As the temperatures climbed higher still into the nineties and the young man’s return date drew frighteningly near, I was filled with fear that the dream had been real after all. I thought I would explode with panic at the idea of him arriving. It seemed unlikely that he would want to see me after whatever life-altering experience he’d had on that dirty river and less likely still if he were to grant me an audience that he would still desire me. Thanks to Violet I wasn’t forced to question his very existence but the only proof of our relationship was my own desire, the phone call, the British edition of Salinger, and eventually a letter.

He wrote to me one night from inside his tent which I hardly dared to imagine, having once, as a young person myself, known the intoxicating intimacy of a tent’s interior.

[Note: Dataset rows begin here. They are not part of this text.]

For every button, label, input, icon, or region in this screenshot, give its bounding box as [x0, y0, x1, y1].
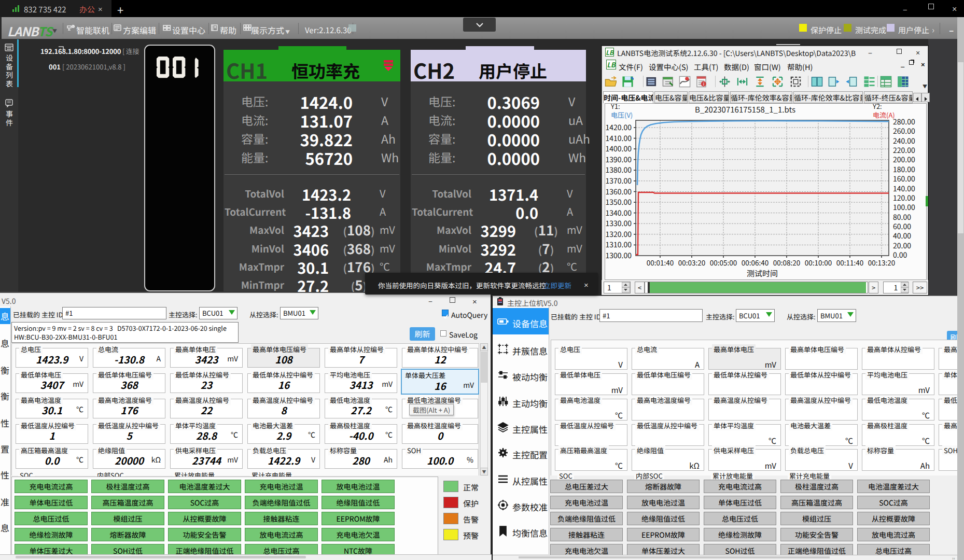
svg-text:1330.00: 1330.00 [605, 218, 632, 228]
svg-text:20.00: 20.00 [893, 240, 911, 250]
svg-text:00:08:20: 00:08:20 [773, 257, 800, 268]
svg-text:i: i [703, 80, 704, 87]
svg-text:1350.00: 1350.00 [605, 197, 632, 207]
svg-text:1340.00: 1340.00 [605, 207, 632, 218]
svg-text:280.00: 280.00 [893, 116, 915, 127]
svg-text:1370.00: 1370.00 [605, 175, 632, 186]
svg-text:40.00: 40.00 [893, 230, 911, 241]
svg-text:00:06:40: 00:06:40 [742, 257, 769, 268]
svg-text:120.00: 120.00 [893, 192, 915, 203]
svg-text:200.00: 200.00 [893, 154, 915, 164]
svg-text:220.00: 220.00 [893, 145, 915, 155]
svg-text:260.00: 260.00 [893, 125, 915, 136]
svg-text:00:11:40: 00:11:40 [836, 257, 863, 268]
svg-text:1320.00: 1320.00 [605, 229, 632, 239]
svg-text:1390.00: 1390.00 [605, 154, 632, 164]
svg-text:60.00: 60.00 [893, 221, 911, 231]
svg-text:1410.00: 1410.00 [605, 133, 632, 143]
svg-text:00:03:20: 00:03:20 [678, 257, 705, 268]
svg-text:00:10:00: 00:10:00 [805, 257, 832, 268]
svg-text:160.00: 160.00 [893, 173, 915, 184]
svg-text:100.00: 100.00 [893, 202, 915, 212]
svg-text:240.00: 240.00 [893, 135, 915, 146]
svg-text:电流(A): 电流(A) [873, 110, 895, 120]
svg-text:1300.00: 1300.00 [605, 250, 632, 260]
svg-text:1360.00: 1360.00 [605, 186, 632, 197]
svg-text:1380.00: 1380.00 [605, 164, 632, 175]
svg-text:电压(V): 电压(V) [611, 110, 633, 120]
svg-text:测试时间: 测试时间 [747, 268, 778, 278]
svg-text:00:13:20: 00:13:20 [868, 257, 895, 268]
svg-text:180.00: 180.00 [893, 164, 915, 174]
svg-text:1310.00: 1310.00 [605, 239, 632, 249]
svg-text:B_20230716175158_1_1.bts: B_20230716175158_1_1.bts [695, 104, 795, 115]
svg-text:80.00: 80.00 [893, 212, 911, 222]
svg-text:00:01:40: 00:01:40 [647, 257, 674, 268]
svg-text:1400.00: 1400.00 [605, 143, 632, 153]
svg-text:00:05:00: 00:05:00 [710, 257, 737, 268]
svg-text:140.00: 140.00 [893, 183, 915, 193]
svg-text:1420.00: 1420.00 [605, 122, 632, 132]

In a clearing, near a wood, near a body of water, the flaps of the tent open enough to allow a breeze, shut enough to ensure privacy. The night lit by stars, the only sounds those of animals and birds and insects and the crushing of grass and leaves beneath one’s prone body when one turns to face one’s companion.

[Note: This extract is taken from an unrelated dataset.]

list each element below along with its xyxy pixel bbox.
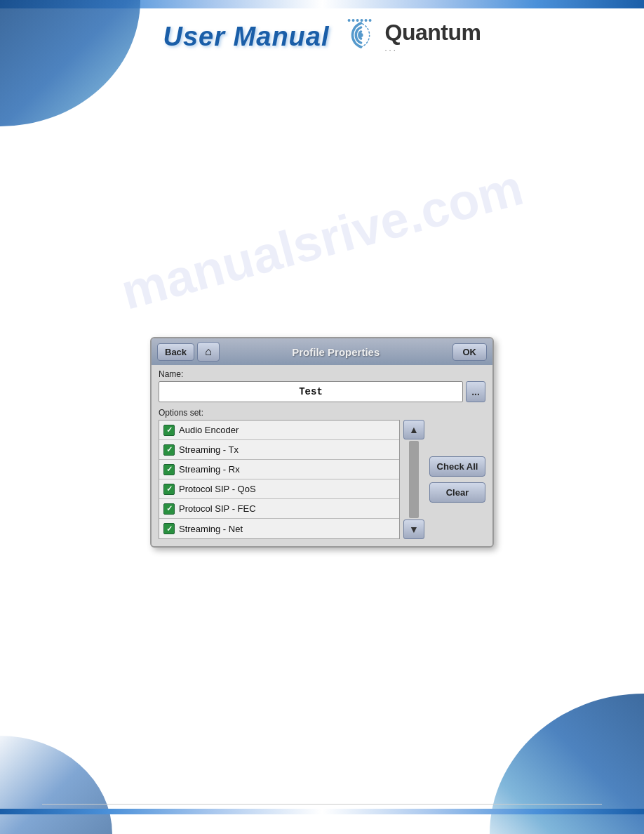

He had written the letter on a page from the journal Violet had given him and I had the small hope that he might think of me each time he encountered the missing page. Though he received an A- in English he was not fond of writing. (A- was in fact his lowest grade. Despite his unusually high grade point average, he insisted his true education had been “waiting on fools” at P.I.P.) He had expressed frustration with the composition element of the class and had warned me not to expect letters. And yet, he had expended the effort to write. The page was stained by rain or water from his canteen or perhaps dew. His handwriting was, as it had been that first day, quite ordinary, but at the sight of it I felt again an unstoppable surge of pride, as if I had been the one to teach him the alphabet, printing, the writing of cursive. It was a side to him that I rarely had the privilege of seeing. Each letter was small, carelessly formed, there were loops in places where in my own there were none. To me, it was a beautiful sight to behold, a youthful accomplishment. He said he missed me but devoted the bulk of his short letter to praising the river and the land.

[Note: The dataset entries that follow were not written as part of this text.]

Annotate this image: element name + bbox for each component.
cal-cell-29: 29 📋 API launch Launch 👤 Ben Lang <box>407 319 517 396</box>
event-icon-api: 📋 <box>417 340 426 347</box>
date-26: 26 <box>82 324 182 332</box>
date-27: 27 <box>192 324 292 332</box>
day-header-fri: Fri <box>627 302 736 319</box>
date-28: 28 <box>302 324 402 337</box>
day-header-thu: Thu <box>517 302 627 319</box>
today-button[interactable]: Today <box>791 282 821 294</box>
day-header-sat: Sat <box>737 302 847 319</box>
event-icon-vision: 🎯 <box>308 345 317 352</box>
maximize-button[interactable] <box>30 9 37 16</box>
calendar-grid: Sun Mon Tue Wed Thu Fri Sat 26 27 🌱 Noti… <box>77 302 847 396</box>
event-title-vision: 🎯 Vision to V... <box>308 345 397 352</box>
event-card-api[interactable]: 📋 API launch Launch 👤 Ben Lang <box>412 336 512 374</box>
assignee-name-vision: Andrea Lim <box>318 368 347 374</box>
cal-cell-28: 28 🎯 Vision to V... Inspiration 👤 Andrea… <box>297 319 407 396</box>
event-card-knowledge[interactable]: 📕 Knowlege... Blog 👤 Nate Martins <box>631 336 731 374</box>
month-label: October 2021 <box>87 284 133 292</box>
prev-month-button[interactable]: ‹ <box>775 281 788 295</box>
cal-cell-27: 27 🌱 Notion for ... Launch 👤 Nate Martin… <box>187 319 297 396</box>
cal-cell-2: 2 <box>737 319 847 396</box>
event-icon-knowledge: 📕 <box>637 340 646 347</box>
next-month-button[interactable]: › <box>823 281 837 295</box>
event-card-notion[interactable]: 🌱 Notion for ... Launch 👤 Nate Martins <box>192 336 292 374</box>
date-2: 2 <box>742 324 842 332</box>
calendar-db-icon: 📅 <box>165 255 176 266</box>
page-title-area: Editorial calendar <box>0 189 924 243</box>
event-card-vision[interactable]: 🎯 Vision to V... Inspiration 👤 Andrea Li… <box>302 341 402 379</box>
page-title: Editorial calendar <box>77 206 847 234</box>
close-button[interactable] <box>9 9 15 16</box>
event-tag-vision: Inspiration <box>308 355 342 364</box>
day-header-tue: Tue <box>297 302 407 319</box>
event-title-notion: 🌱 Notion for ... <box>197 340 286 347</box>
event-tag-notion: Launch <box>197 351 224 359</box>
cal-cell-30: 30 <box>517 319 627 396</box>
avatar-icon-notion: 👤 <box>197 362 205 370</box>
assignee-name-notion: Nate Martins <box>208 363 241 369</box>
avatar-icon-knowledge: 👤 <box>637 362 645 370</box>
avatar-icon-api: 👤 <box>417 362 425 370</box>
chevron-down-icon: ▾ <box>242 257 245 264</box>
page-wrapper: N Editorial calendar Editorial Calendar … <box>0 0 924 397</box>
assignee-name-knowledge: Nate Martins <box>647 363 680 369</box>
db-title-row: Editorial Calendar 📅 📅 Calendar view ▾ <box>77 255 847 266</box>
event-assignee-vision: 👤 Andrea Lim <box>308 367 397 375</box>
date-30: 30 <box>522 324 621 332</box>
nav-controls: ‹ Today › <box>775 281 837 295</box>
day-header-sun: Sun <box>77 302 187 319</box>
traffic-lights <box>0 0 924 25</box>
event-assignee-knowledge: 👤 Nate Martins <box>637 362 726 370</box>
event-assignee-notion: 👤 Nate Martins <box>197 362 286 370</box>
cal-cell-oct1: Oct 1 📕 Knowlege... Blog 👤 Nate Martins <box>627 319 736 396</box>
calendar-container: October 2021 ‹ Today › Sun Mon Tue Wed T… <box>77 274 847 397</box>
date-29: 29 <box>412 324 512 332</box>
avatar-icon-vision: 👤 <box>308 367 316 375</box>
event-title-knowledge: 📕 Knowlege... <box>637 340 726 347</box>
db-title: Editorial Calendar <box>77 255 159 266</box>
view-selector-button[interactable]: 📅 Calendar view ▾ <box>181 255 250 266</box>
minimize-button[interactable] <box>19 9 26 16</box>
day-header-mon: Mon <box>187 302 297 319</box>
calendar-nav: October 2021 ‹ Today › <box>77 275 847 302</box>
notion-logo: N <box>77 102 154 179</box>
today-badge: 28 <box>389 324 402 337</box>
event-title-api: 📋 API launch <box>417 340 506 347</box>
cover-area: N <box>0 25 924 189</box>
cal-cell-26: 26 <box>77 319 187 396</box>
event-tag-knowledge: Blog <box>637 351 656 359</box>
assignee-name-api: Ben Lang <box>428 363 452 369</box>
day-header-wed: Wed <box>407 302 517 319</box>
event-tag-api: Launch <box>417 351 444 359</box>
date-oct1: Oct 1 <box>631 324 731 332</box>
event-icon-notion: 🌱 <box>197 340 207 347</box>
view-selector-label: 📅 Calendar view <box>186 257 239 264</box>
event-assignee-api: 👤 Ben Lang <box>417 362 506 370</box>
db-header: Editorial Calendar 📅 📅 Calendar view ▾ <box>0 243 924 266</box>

There was no mention of other people though I’m certain he was living among others, other volunteers and their guides. I was convinced there must have been a Sophia or a Rosamond, if not an irresistible Kamala, beside him. To my suspicious eye, what was missing from the letter, seemed to reveal as much about his new life as the brief, pastoral descriptions. What may have been a sincere effort to include me, to convey that which I could not experience firsthand, had the effect of delineating the distance between us, between the place near a river where he spent his days and the place surrounded by the sea where I existed with, to be fair, my equally unmentionable husband and child. He said he was writing by the light of a headlamp, a modern Ishmaelian image to be sure, and I was torn between my longing to imagine him and a fear of my own imagination.

At the sight of his handwriting my doubts dissolved, though I sensed they might return like headaches to plague me. Some part of me could always be persuaded that his existence, its intersection with mine, even my own existence, were impossibilities. Writing was not his strong suit, he had not lied or exaggerated there, still the content of his letter mattered less to me than the fact of it, the fact of him standing next to a river tearing a page out of the journal I had seen with my own eyes, and then the fact of him sitting down, perhaps against a tree whose leaves were a bright, summery green, to form thoughts of me and write them down.